How might financial crime evolve?

We cannot yet foresee what tricks the financial fraudsters will come up with in the next few years. The only certainty is that the methods of the criminals will develop in step with those of the investigating authorities. Banks and governments must therefore maintain their investments in identifying and combating money laundering and terrorist financing. It is obvious that open banking is shifting customer interaction from the core service provider - the banks - to the app. The challenge for banks is changing as a result.

Balancing business objectives and compliance requirements

For financial institutions, the shift of banking operations to the app and in particular new regulations such as the Payment Services Directive PSD2, which could threaten their business model, is a challenge. But these developments also offer them the opportunity to stand out from the crowd. It will be crucial for them to offer customers a smoothly functioning service when initiating new business relationships and introducing new products, while at the same time managing the associated risk of fraud.

Without advanced technologies, it is not possible to make real-time decisions about customer risk. Compliance departments must be business-driven, growth-oriented and customer-focused. Although the benefits of a good user experience are obvious from a customer perspective, most financial institutions overlook this in their compliance and fraud departments. There, workflows are often fragmented and inefficient, resulting in a high number of analysts. With the right solutions, customers can be provided with better information while criminals are kept out. This improves the customer experience and enables more intense interaction, reduces customer churn and increases profits.
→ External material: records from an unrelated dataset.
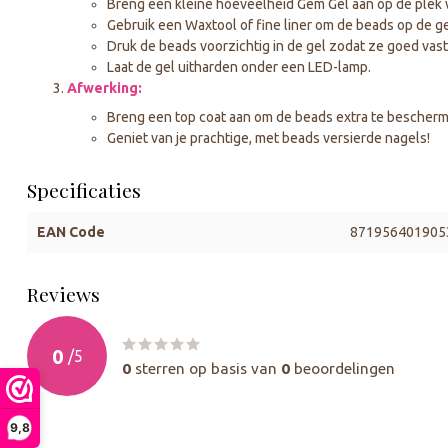
Breng een kleine hoeveelheid Gem Gel aan op de plek w
Gebruik een Waxtool of fine liner om de beads op de ge
Druk de beads voorzichtig in de gel zodat ze goed vast
Laat de gel uitharden onder een LED-lamp.
Afwerking:
Breng een top coat aan om de beads extra te bescherm
Geniet van je prachtige, met beads versierde nagels!
Specificaties
EAN Code
871956401905
Reviews
0
/
5
0
sterren op basis van
0
beoordelingen
9,8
Equally, a number of major banks are moving away from seeing compliance as a tick-box exercise fuelled by volume driven transactions towards a value-based model aimed at detecting financial fraud. In this way, banks can combine their fraud and compliance activities to ultimately reduce costs and increase effectiveness. This requires the use of increasingly advanced technologies to analyse large amounts of data and the transfer of fraud prevention techniques and approaches to anti-money laundering and extended compliance.

More data exchange between banks and authorities

Banks and state institutions must cooperate more closely than before. The data they store separately can be combined and evaluated with greater benefit. In a world in which law enforcement agencies and banks exchange data to a greater extent, criminals have fewer opportunities to hide.